# DATA SCIENCE MODEL FOR PREDICTING US HOME PRICES 

The goal of the model is to build a Data Science model for predicting US Home Prices in the Future. I have selected some key supply demand factors from the internet that may have influenced the prices over the past 20 years.

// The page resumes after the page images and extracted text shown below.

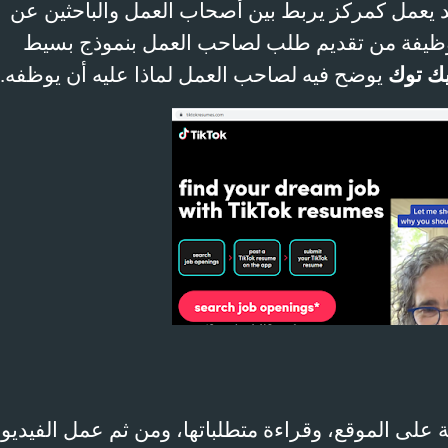
 يعمل كمركز يربط بين أصحاب العمل والباحثين عن
ن وظيفة من تقديم طلب لصاحب العمل بنموذج بسيط
يك توك
يوضح فيه لصاحب العمل لماذا عليه أن يوظفه.
ة على الموقع، وقراءة متطلباتها، ومن ثم عمل الفيديو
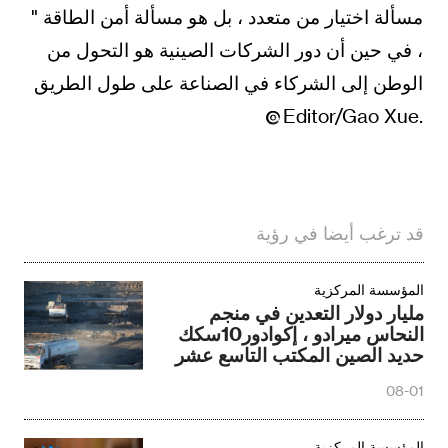
مسألة اختيار من متعدد ، بل هو مسألة أمن الطاقة "
، في حين أن دور الشركات الصينية هو التحول من
الوطن إلى الشركاء في الصناعة على طول الطريق
.Editor/Gao Xue
قد ترغب أيضا في رؤية
المؤسسة المركزية
مليار دولار التعدين في منجم
النحاس ميرادو ، إكوادور10سكك
حديد الصين المكتب التاسع عشر
قطع
08-01
المؤسسة المركزية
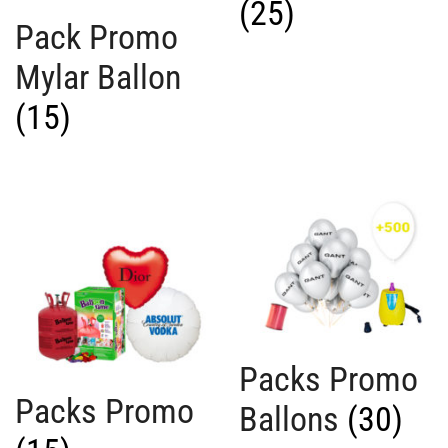
(25)
Pack Promo
Mylar Ballon
(15)
Packs Promo
Packs Promo
Ballons
(30)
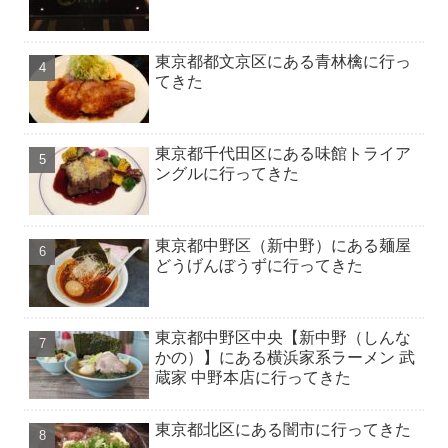
東京都都文京区にある青林檎に行っ
てきた
東京都千代田区にある味館トライア
ングルに行ってきた
東京都中野区（新中野）にある麺屋
どうげんぼうずに行ってきた
東京都中野区中央【新中野（しんな
かの）】にある横浜家系ラーメン 武
蔵家 中野本店に行ってきた
東京都北区にある闇市に行ってきた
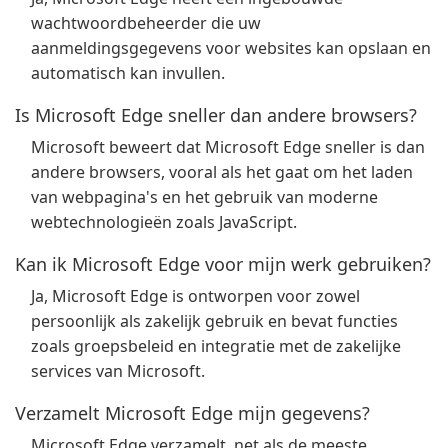
wachtwoordbeheerder die uw
aanmeldingsgegevens voor websites kan opslaan en
automatisch kan invullen.
Is Microsoft Edge sneller dan andere browsers?
Microsoft beweert dat Microsoft Edge sneller is dan
andere browsers, vooral als het gaat om het laden
van webpagina's en het gebruik van moderne
webtechnologieën zoals JavaScript.
Kan ik Microsoft Edge voor mijn werk gebruiken?
Ja, Microsoft Edge is ontworpen voor zowel
persoonlijk als zakelijk gebruik en bevat functies
zoals groepsbeleid en integratie met de zakelijke
services van Microsoft.
Verzamelt Microsoft Edge mijn gegevens?
Microsoft Edge verzamelt, net als de meeste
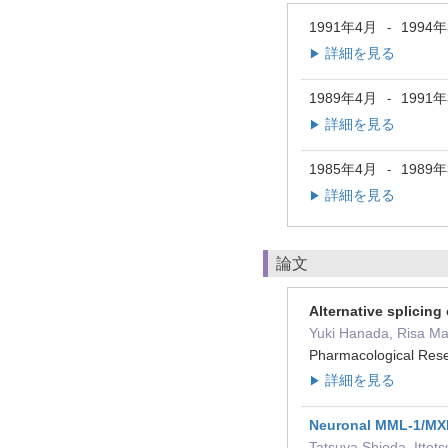
1991年4月
1994
-
詳細を見る
▶
1989年4月
1991
-
詳細を見る
▶
1985年4月
1989
-
詳細を見る
▶
論文
Alternative splicin
Yuki Hanada, Risa Ma
Pharmacological R
詳細を見る
▶
Neuronal MML-1/MXL-
Tatsuya Shioda, Ittet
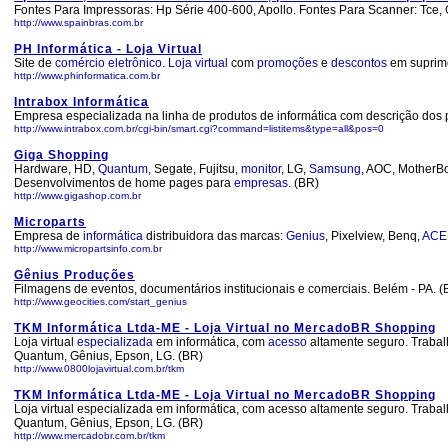
Fontes Para Impressoras: Hp Série 400-600, Apollo. Fontes Para Scanner: Tce, 
http://www.spainbras.com.br
PH Informática - Loja Virtual
Site de
comércio
eletrônico
.
Loja
virtual
com
promoções
e
descontos
em suprim
http://www.phinformatica.com.br
Intrabox Informática
Empresa especializada na linha de produtos de informática com descrição dos 
http://www.intrabox.com.br/cgi-bin/smart.cgi?command=listitems&type=all&pos=0
Giga Shopping
Hardware, HD,
Quantum
, Segate, Fujitsu,
monitor
, LG,
Samsung
, AOC, MotherB
Desenvolvimentos de home pages para
empresas
. (BR)
http://www.gigashop.com.br
Microparts
Empresa de
informática
distribuidora das marcas:
Genius
, Pixelview, Benq,
ACE
http://www.micropartsinfo.com.br
Gênius Produções
Filmagens de eventos, documentários institucionais e comerciais. Belém - PA. (
http://www.geocities.com/start_genius
TKM Informática Ltda-ME - Loja Virtual no MercadoBR Shopping
Loja virtual
especializada
em informática, com
acesso
altamente seguro. Traba
Quantum, Gênius, Epson, LG. (BR)
http://www.0800lojavirtual.com.br/tkm
TKM Informática Ltda-ME - Loja Virtual no MercadoBR Shopping
Loja virtual especializada em informática, com acesso altamente seguro. Tra
Quantum, Gênius, Epson, LG. (BR)
http://www.mercadobr.com.br/tkm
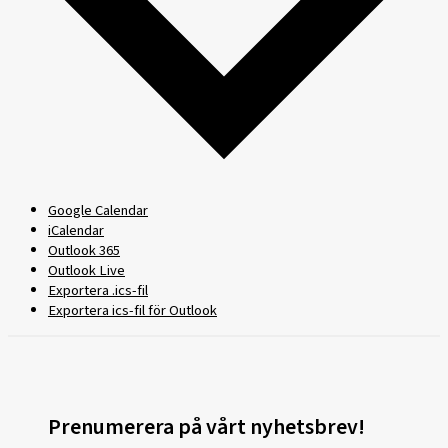
Google Calendar
iCalendar
Outlook 365
Outlook Live
Exportera .ics-fil
Exportera ics-fil för Outlook
Prenumerera på vårt nyhetsbrev!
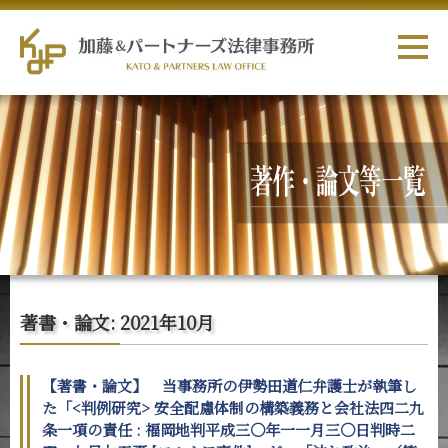
著書・論文: 2021年10月
【著書・論文】 当事務所の伊勢田道仁弁護士が執筆し
た「<判例研究> 安全配慮体制の構築義務と会社法四二九
条一項の責任 : 福岡地判平成三〇年一一月三〇日判時二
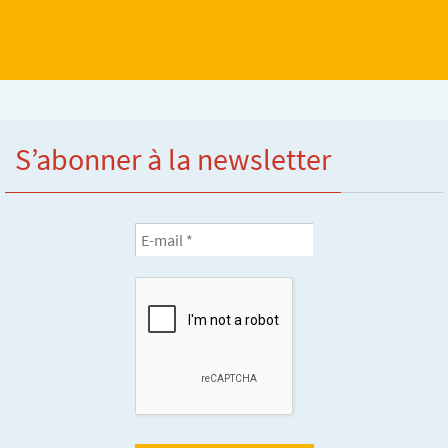
S’abonner à la newsletter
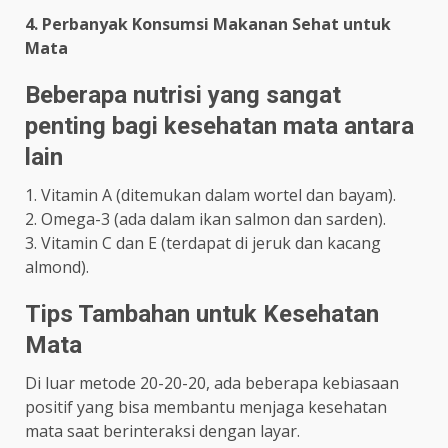
4. Perbanyak Konsumsi Makanan Sehat untuk
Mata
Beberapa nutrisi yang sangat
penting bagi kesehatan mata antara
lain
1. Vitamin A (ditemukan dalam wortel dan bayam).
2. Omega-3 (ada dalam ikan salmon dan sarden).
3. Vitamin C dan E (terdapat di jeruk dan kacang
almond).
Tips Tambahan untuk Kesehatan
Mata
Di luar metode 20-20-20, ada beberapa kebiasaan
positif yang bisa membantu menjaga kesehatan
mata saat berinteraksi dengan layar.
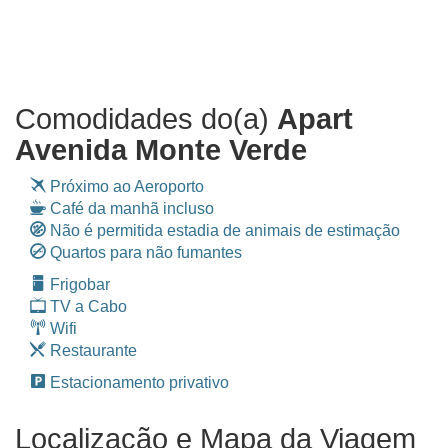
Comodidades do(a)
Apart
Avenida Monte Verde
Próximo ao Aeroporto
Café da manhã incluso
Não é permitida estadia de animais de estimação
Quartos para não fumantes
Frigobar
TV a Cabo
Wifi
Restaurante
Estacionamento privativo
Localização e Mapa da Viagem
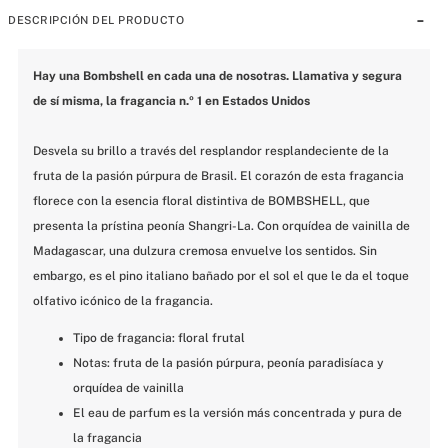
DESCRIPCIÓN DEL PRODUCTO
Hay una Bombshell en cada una de nosotras. Llamativa y segura 
de sí misma, la fragancia n.º 1 en Estados Unidos
Desvela su brillo a través del resplandor resplandeciente de la 
fruta de la pasión púrpura de Brasil. El corazón de esta fragancia 
florece con la esencia floral distintiva de BOMBSHELL, que 
presenta la prístina peonía Shangri-La. Con orquídea de vainilla de 
Madagascar, una dulzura cremosa envuelve los sentidos. Sin 
embargo, es el pino italiano bañado por el sol el que le da el toque 
olfativo icónico de la fragancia.
Tipo de fragancia: floral frutal
Notas: fruta de la pasión púrpura, peonía paradisíaca y 
orquídea de vainilla
El eau de parfum es la versión más concentrada y pura de 
la fragancia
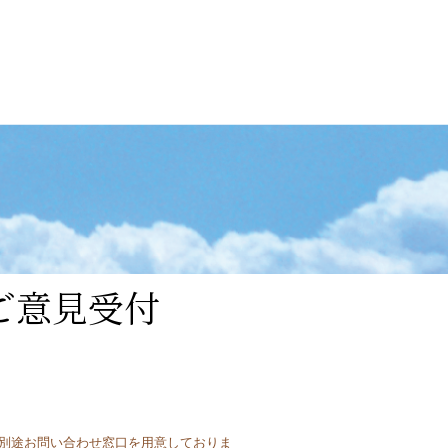
ご意見受付
別途お問い合わせ窓口を用意しておりま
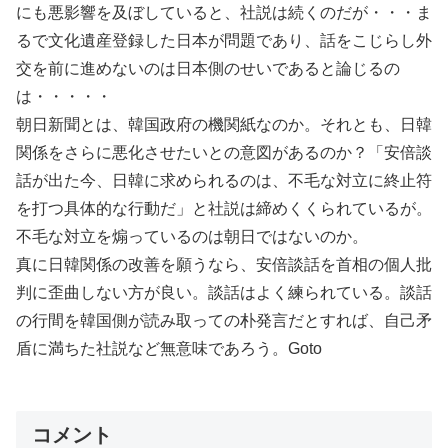
にも悪影響を及ぼしていると、社説は続くのだが・・・ま
るで文化遺産登録した日本が問題であり、話をこじらし外
交を前に進めないのは日本側のせいであると論じるの
は・・・・・
朝日新聞とは、韓国政府の機関紙なのか。それとも、日韓
関係をさらに悪化させたいとの意図があるのか？「安倍談
話が出た今、日韓に求められるのは、不毛な対立に終止符
を打つ具体的な行動だ」と社説は締めくくられているが。
不毛な対立を煽っているのは朝日ではないのか。
真に日韓関係の改善を願うなら、安倍談話を首相の個人批
判に歪曲しない方が良い。談話はよく練られている。談話
の行間を韓国側が読み取っての朴発言だとすれば、自己矛
盾に満ちた社説など無意味であろう。Goto
コメント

CPI: https://fred.stlouisfed.org/series/CPIAUCSL 

Unemployment Rate: https://fred.stlouisfed.org/series/UNRATE

Federal Funds Rate: https://fred.stlouisfed.org/series/FEDFUNDS

Consumer Opinion Surveys: Confidence Indicators: https://fred.stlouisfed.org/series/CSCICP03USM665S

Monthly Supply Of Houses: https://fred.stlouisfed.org/series/MSACSR

New One Family Houses Sold: https://fred.stlouisfed.org/series/HSN1F

Mortgage Rate – 30-Year Fixed: https://fred.stlouisfed.org/series/MORTGAGE30US

Personal Consumption Expenditure: https://fred.stlouisfed.org/series/PCE

Gross Private Domestic Investment: https://fred.stlouisfed.org/series/GPDI

Federal Government: Current Expenditures: https://fred.stlouisfed.org/series/FGEXPND

Working Age Population: Aged 15-64: All Persons for the United States: https://fred.stlouisfed.org/series/LFWA64TTUSM647S

Housing Credit Availability Index: https://www.urban.org/policy-centers/housing-finance-policy-center/projects/housing-credit-availability-index

Total Construction Spending: https://fred.stlouisfed.org/series/TTLCONS

Home Price Index : https://fred.stlouisfed.org/series/CSUSHPISA.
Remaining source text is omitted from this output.